So I let him have it, “Where did you get these chickens and were they the ones who told you they are Rhode Island Reds? Because they are not, true Rhode Islands are mahogany, a deep mahogany color; you have at best production reds.” I was thinking that this would just be the begining of my grilling of this yahoo.
He blows me off and continues to insist to the Chicken Hunter that two are ten a piece and two are fifteen a piece. And I just let him go, worried that the Chicken Hunter who is a tender and sweet person will be mortified if I go for it.

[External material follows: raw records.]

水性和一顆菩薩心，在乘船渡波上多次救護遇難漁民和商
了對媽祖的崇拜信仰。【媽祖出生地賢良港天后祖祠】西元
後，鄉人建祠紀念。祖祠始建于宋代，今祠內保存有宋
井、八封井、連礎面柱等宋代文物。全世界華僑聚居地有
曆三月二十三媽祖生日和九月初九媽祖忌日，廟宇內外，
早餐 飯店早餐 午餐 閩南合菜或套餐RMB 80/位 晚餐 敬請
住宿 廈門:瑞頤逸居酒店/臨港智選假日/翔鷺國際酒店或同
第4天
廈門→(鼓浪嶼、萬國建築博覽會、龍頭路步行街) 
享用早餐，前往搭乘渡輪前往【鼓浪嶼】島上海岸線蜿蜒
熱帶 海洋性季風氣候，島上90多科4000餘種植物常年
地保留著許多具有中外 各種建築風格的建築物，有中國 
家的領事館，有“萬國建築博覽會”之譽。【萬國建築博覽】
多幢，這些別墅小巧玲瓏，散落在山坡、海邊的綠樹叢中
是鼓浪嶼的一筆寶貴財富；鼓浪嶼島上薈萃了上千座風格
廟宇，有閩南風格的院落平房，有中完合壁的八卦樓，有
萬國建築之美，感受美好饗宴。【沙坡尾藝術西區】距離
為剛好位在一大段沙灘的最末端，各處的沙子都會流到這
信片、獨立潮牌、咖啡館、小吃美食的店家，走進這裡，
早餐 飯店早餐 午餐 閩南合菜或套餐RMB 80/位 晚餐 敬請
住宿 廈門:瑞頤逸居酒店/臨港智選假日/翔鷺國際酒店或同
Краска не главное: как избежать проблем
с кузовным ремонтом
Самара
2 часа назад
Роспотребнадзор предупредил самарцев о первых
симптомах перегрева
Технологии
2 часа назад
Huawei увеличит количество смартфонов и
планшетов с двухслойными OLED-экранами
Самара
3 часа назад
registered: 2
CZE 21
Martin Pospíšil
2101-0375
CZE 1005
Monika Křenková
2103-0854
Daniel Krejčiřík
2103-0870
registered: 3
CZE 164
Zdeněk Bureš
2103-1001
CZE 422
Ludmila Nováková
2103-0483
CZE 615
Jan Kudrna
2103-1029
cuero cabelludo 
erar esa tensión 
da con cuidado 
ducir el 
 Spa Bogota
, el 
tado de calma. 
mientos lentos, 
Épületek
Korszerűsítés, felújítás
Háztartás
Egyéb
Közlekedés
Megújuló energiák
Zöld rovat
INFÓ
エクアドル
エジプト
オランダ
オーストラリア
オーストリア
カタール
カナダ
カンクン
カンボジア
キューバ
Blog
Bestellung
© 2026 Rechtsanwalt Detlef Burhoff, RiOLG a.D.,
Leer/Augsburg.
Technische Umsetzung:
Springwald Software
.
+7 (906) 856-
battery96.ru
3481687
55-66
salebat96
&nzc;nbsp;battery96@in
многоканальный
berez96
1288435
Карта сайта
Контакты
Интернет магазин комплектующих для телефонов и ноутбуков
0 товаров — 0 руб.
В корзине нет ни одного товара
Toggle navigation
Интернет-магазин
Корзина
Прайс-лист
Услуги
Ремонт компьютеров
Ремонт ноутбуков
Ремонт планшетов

So when she says, with twenty dollars stuck out to him, “Well I can only afford the two that are ten a piece,” the vessel bursts in my head when he says in a vaguely conciliatory tone, after a long pause, “I can let you have a deal, I can give you three for forty.”
What?! No, really, what!?! Do you think she is so nice and I am so grey-headed that we are going to fall for that or have you snorted so much incense into your wee brain that you can’t do math?
My tongue is on fire by this time and I dare not open my mouth. I want to say, in a nasty, momma-has-you-by-your-hair-you-better-straighten-up tone, that what you can do is, you can let Chicken Hunter have the four for forty like the ad said it would be and didn’t get changed when they first came out of the woods and you called to tell her to come and buy them. That is what you can give her!
So even though Jr. has zero business sense and changes the price on folks, and even though he clearly cannot add well or whatever operation it was that took me five seconds to see that his “three for forty” meant that now he didn’t want just fifteen dollars for the ten dollar chicken he wanted twenty dollars for a ten dollar chicken, even though we now had all that information, we still proceed.
Why? Because the Chicken Hunter and I never worked out signals that’s why. Next time we gotta have signals. Like: I take my sunglasses off the top of my head and put them on would mean, hey, I think you should ditch this joker and his deal. Chicken Hunter waving her money would mean, No, I’ve come this far I’ll just take the stupid things. They are chickens and they will eventually give me the sixty eggs I need to pay for this transaction.
Then I would have felt better about all this, as it was, no signals, we didn’t know what the other was thinking.
Now, let’s get back to reality.
He insists that we bring our cage over to the pen so that he can transfer the hens from his cage within the pen into Chicken Hunter’s cage. He is not offering for Chicken Hunter to look over the hens he is about to shove into the cage and we are too shocked at this point to ask for the privilege.
And that is how we got all the way back to Hawk’s Prairie and the lunch parking lot before we discovered the first set of horrors, how really stinking ugly the one hen is. She may be ugly but clearly she is well trained to hide her face on the way to the car!
When we got to the house I had already decided that we would switch one of our production reds with Chicken Hunter’s deformed one. She was so ugly I knew that she would polish off forever any desire the little girls had for doing poultry.
I enlisted Bet to help CH and I, while Anna kept the two little girls occupied. When I handed the bird to Bet I was floored by how light it was. Paper light. It was Bet who immediately discovered the tick on her neck. Ah yes, free ranging in a bone dry conifer forest and organic feed, most likely she had not been dusted for lice since leaving the real farm she previously lived at.
Bet flipped her over, gently, to show us how bad this hen’s skinny really was. That thing at the top of the pic in the smack dab middle is not her shank; it is her keel bone (breast bone). It looks like she had been de-meated and only thing left were the bones and feathers.
I have been tapped on the shoulder tonight and given the what-for for wanting to lump a lot of folks together right now and be absolutely unforgivingly brutal.